本災害は、電気器具用のプリント配線盤を製造する工場の、多層プリント配線盤の製造ラインの黒化処理と呼ばれる工程を担当する部署で発生した。
 機械等に組み込まれるプリント配線盤は、複数を重ねて多層化して多層プリント配線盤とすることで高密度化、省スペース性を実現しているが、黒化処理とは、そのプリント配線盤の表面の銅箔を酸化処理により粗化し、絶縁体となる樹脂との密着性を高めるための処理である。
 この工場では、黒化処理の工程には、脱脂、水洗、酸洗等を行うために、合計17の液槽が設置されており、ほとんどの作業がロボットの導入により自動化されているが、液槽内の水や処理液の温度や濃度の管理が人間の手により行われていた。
 災害発生当日は月曜日であり、前日に工場が稼働していなかったことから、液槽内の処理液等を所定の温度である75度に上げるため、黒化処理担当の作業者は、その日の午前8時30分からボイラーにより液槽内の処理液を温める作業を開始した。
 黒化処理担当の作業者は、処理液が午前11時ごろに所定の温度に達したため黒化処理を開始したが、昼食後の午後1時ごろに装置を見回ったところ、亜塩素酸ナトリウム、水酸化ナトリウム等の溶液が入れられた液槽の液量が規定よりも少なくなっていることを発見し、液槽から液漏れが発生していると思い、補修を依頼するために設備管理担当者である被災者に連絡した。

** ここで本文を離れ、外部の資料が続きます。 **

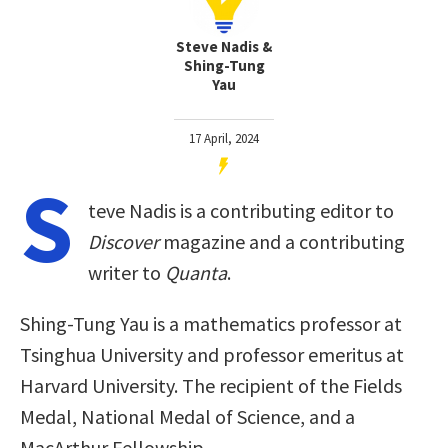
Steve Nadis &
Shing-Tung
Yau
17 April, 2024
S
teve Nadis is a contributing editor to
Discover
magazine and a contributing
writer to
Quanta
.
Shing-Tung Yau is a mathematics professor at
Tsinghua University and professor emeritus at
Harvard University. The recipient of the Fields
Medal, National Medal of Science, and a
MacArthur Fellowship.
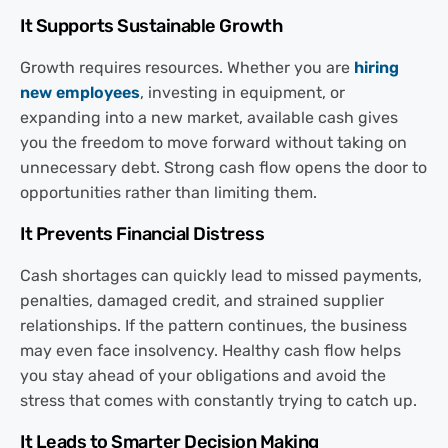
It Supports Sustainable Growth
Growth requires resources. Whether you are
hiring
new employees
, investing in equipment, or
expanding into a new market, available cash gives
you the freedom to move forward without taking on
unnecessary debt. Strong cash flow opens the door to
opportunities rather than limiting them.
It Prevents Financial Distress
Cash shortages can quickly lead to missed payments,
penalties, damaged credit, and strained supplier
relationships. If the pattern continues, the business
may even face insolvency. Healthy cash flow helps
you stay ahead of your obligations and avoid the
stress that comes with constantly trying to catch up.
It Leads to Smarter Decision Making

 被災者は、連絡を受けて装置に近付いたところ、鼻に刺激を感じたため、以前に他の液槽の処理液の交換の際にこぼれて床に付着していた硫酸と、漏れ出した亜塩素酸ナトリウムとが反応して二酸化塩素が発生していると判断した。
 そこで、被災者は、他の者には装置に近付かないように指示した後、液漏れしている液槽の下をのぞき込み、液漏れ箇所を調査した。

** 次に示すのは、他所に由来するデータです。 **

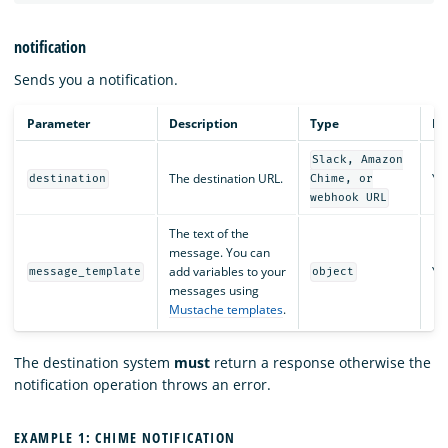
notification
Sends you a notification.
Parameter
Description
Type
Re
Slack, Amazon
The destination URL.
Ye
destination
Chime, or
webhook URL
The text of the
message. You can
add variables to your
Ye
message_template
object
messages using
Mustache templates
.
The destination system
must
return a response otherwise the
notification operation throws an error.
EXAMPLE 1: CHIME NOTIFICATION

 液漏れ箇所は、液槽をつなぐパイプの付け根付近であり、長さ約2cm程度の亀裂であることが判明したことから、被災者は、すぐに補修することとし、二酸化塩素の吸入を防ぐために使用する防毒マスクを取りに行った。
 この時、防毒マスクの保管場所にはハロゲンガス用の直結式小型吸収缶が付いたままの防毒マスクがあるだけで、通常用意されているはずの予備の新品の吸収缶がなかった。
 被災者は、亜塩素酸ナトリウムの納入業者から、亜塩素酸ナトリウムは酸と反応して二酸化塩素を発生させること、その際には送気マスク等の自給式呼吸用保護具を使用することを聞いていたが、低濃度の二酸化塩素にはハロゲンガス用の防毒マスクで対応できる旨のことも聞いていたことから、ハロゲンガス用の防毒マスクを用意していた。

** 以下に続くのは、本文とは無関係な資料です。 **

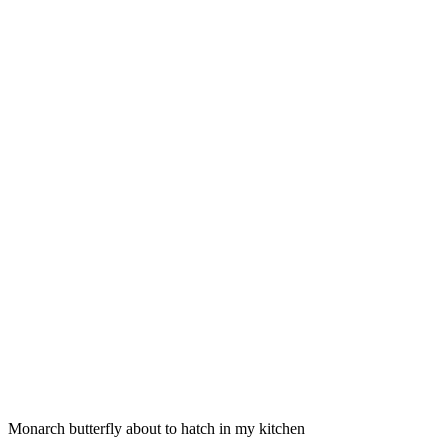
Monarch butterfly about to hatch in my kitchen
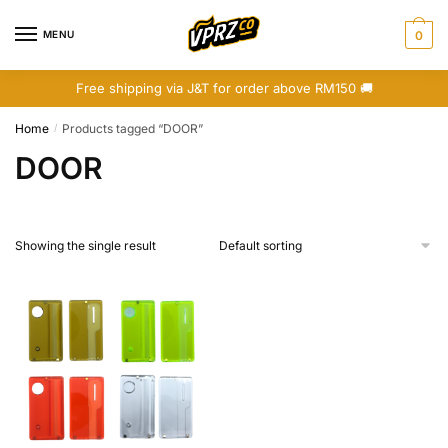
Skip
Skip
to
to
MENU
0
navigation
content
Free shipping via J&T for order above RM150 🚚
Home
Products tagged “DOOR”
/
DOOR
Showing the single result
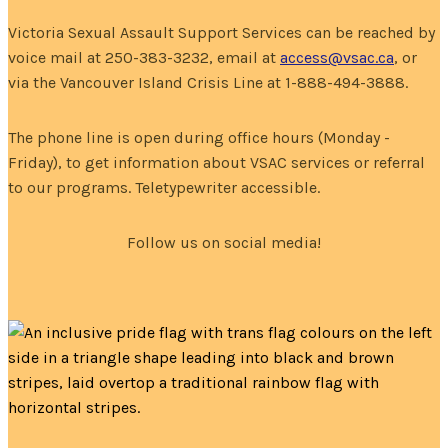
Victoria Sexual Assault Support Services can be reached by
voice mail at 250-383-3232, email at
access@vsac.ca
, or
via the Vancouver Island Crisis Line at 1-888-494-3888.
The phone line is open during office hours (Monday -
Friday), to get information about VSAC services or referral
to our programs. Teletypewriter accessible.
Follow us on social media!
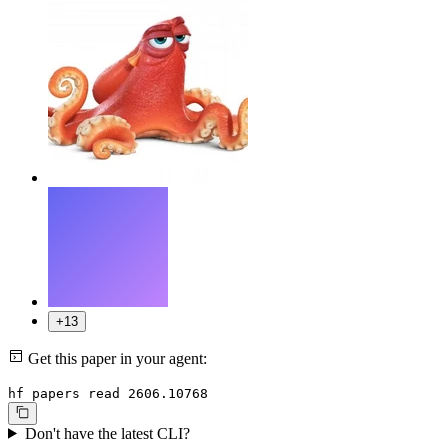
+13
Get this paper in your agent:
hf papers read 2606.10768
Don't have the latest CLI?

 また、防毒マスクの管理については、1度使用した吸収缶は廃棄し、常に新品の吸収缶を使うことを決めていたが、新品の吸収缶がないこともあり、1度使用した吸収缶でも使用中に刺激等を感じるまでは使用できると思い、そのままその防毒マスクを着用することとした。
 被災者は、防毒マスクを着用して補修作業を行い、約2時間で補修を完了したが、その日、帰宅後にせき込みが始まり、息苦しくなったため、病院に行き診察を受けた。

原因

[1] 設備の破損により亜塩素酸ナトリウムを含む溶液が漏れて、以前から床に付着していた硫酸と反応して二酸化塩素が発生したこと。
[2] 刺激臭を感じていたにもかかわらず、有効な呼吸用保護具を着用しないまま、液漏れ箇所の確認作業を行ったこと。
[3] 呼吸用保護具の選択や保守管理が十分でなく、二酸化塩素に対して十分な除毒能力を有していない防毒マスクを着用して設備の補修作業を行ったこと。

対策

[1] 設備の破損事故等に対応する安全作業マニュアルを作成し、作業関係者に徹底すること。
[2] 二酸化塩素に対して有効な呼吸用保護具である送気マスクあるいは空気呼吸器等を備えること(呼吸用保護具の選択に際しては、事故等に発生が予想される有害物質の種類および当該物質の濃度に対して、作業者を保護できる十分な性能を有したものであること)。
 また、それらの呼吸用保護具の管理基準、使用基準を明確にするとともに、その基準に基づき、予備の部品等を備えること。
[3] 酸、その他の溶液等が床等に付着した際は速やかに除去すること。また、設備の破損等を防止するため、設備を構成する部品の劣化等について点検、補修等の基準を作成し、徹底すること。